(AIM OF THE EXERCISE) The copy you give must match the records exactly, except that it holds no images.

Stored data
****

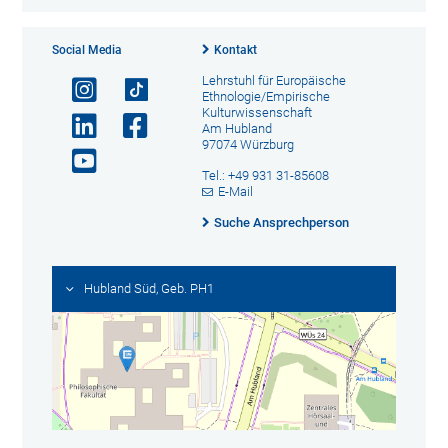
Social Media
Kontakt
Lehrstuhl für Europäische
Ethnologie/Empirische
Kulturwissenschaft
Am Hubland
97074 Würzburg
Tel.: +49 931 31-85608
E-Mail
Suche Ansprechperson
Hubland Süd, Geb. PH1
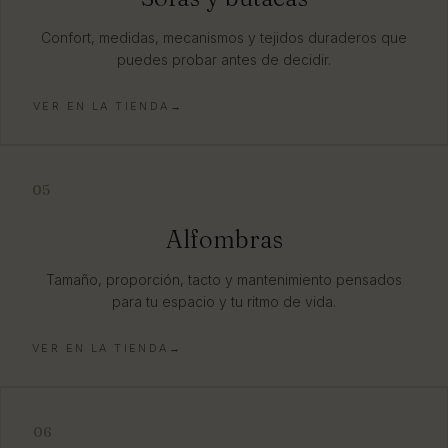
Confort, medidas, mecanismos y tejidos duraderos que
puedes probar antes de decidir.
VER EN LA TIENDA→
05
Alfombras
Tamaño, proporción, tacto y mantenimiento pensados
para tu espacio y tu ritmo de vida.
VER EN LA TIENDA→
06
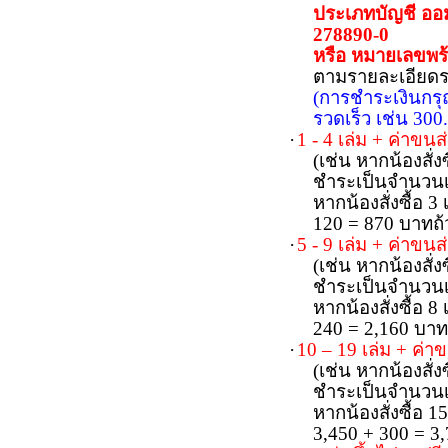
ประเภทบัญชี ออมท
278890-0
หรือ หมายเลขพร
ตามรายละเอียดรา
(การชำระเงินกรุ
รวดเร็ว เช่น 300
·
1 - 4 เล่ม + ค่าขน
(เช่น หากน้องสั
ชำระเป็นจำนวนเ
หากน้องสั่งซื้อ 
120 = 870 บาทถ้
·
5 - 9 เล่ม + ค่าขน
(เช่น หากน้องสั
ชำระเป็นจำนวนเ
หากน้องสั่งซื้อ 
240 = 2
,160
บาท
·
10 – 19 เล่ม + ค่
(เช่น หากน้องสั
ชำระเป็นจำนวนเ
หากน้องสั่งซื้อ 
3
,450
+ 300 = 3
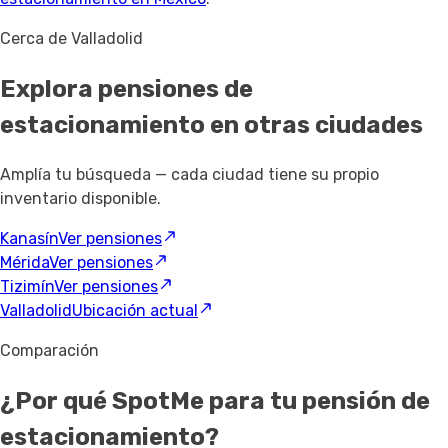
Cerca de Valladolid
Explora pensiones de
estacionamiento
en otras ciudades
Amplía tu búsqueda — cada ciudad tiene su propio
inventario disponible.
Kanasín
Ver pensiones
Mérida
Ver pensiones
Tizimín
Ver pensiones
Valladolid
Ubicación actual
Comparación
¿Por qué SpotMe para tu pensión de
estacionamiento?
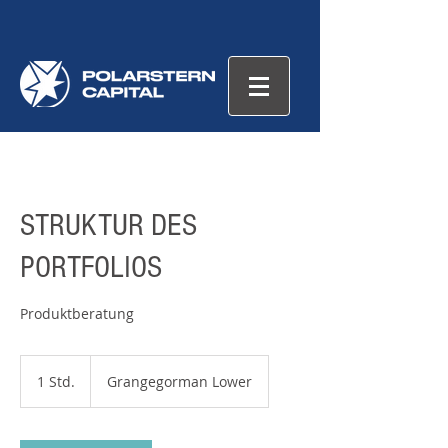
STRUKTUR DES
PORTFOLIOS
1 Std.
1
Grangegorman Lower
S
t
d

****

(RESULT)
Social Media
Kontakt
Lehrstuhl für Europäische
Ethnologie/Empirische
Kulturwissenschaft
Am Hubland
97074 Würzburg
Tel.: +49 931 31-85608
E-Mail
Suche Ansprechperson
Hubland Süd, Geb. PH1
Confort, medidas, mecanismos y tejidos duraderos que
puedes probar antes de decidir.
VER EN LA TIENDA→
05
Alfombras
Tamaño, proporción, tacto y mantenimiento pensados
para tu espacio y tu ritmo de vida.
VER EN LA TIENDA→
06
ประเภทบัญชี ออมท
278890-0
หรือ หมายเลขพร
ตามรายละเอียดรา
(การชำระเงินกรุ
รวดเร็ว เช่น 300
·
1 - 4 เล่ม + ค่าขน
(เช่น หากน้องสั
ชำระเป็นจำนวนเ
หากน้องสั่งซื้อ 
120 = 870 บาทถ้
·
5 - 9 เล่ม + ค่าขน
(เช่น หากน้องสั
ชำระเป็นจำนวนเ
หากน้องสั่งซื้อ 
240 = 2
,160
บาท
·
10 – 19 เล่ม + ค่
(เช่น หากน้องสั
ชำระเป็นจำนวนเ
หากน้องสั่งซื้อ 
3
,450
+ 300 = 3
Cerca de Valladolid
Explora pensiones de
estacionamiento
en otras ciudades
Amplía tu búsqueda — cada ciudad tiene su propio
inventario disponible.
Kanasín
Ver pensiones
Mérida
Ver pensiones
Tizimín
Ver pensiones
Valladolid
Ubicación actual
Comparación
¿Por qué SpotMe para tu pensión de
estacionamiento?
STRUKTUR DES
PORTFOLIOS
1 Std.
1
Grangegorman Lower
S
t
d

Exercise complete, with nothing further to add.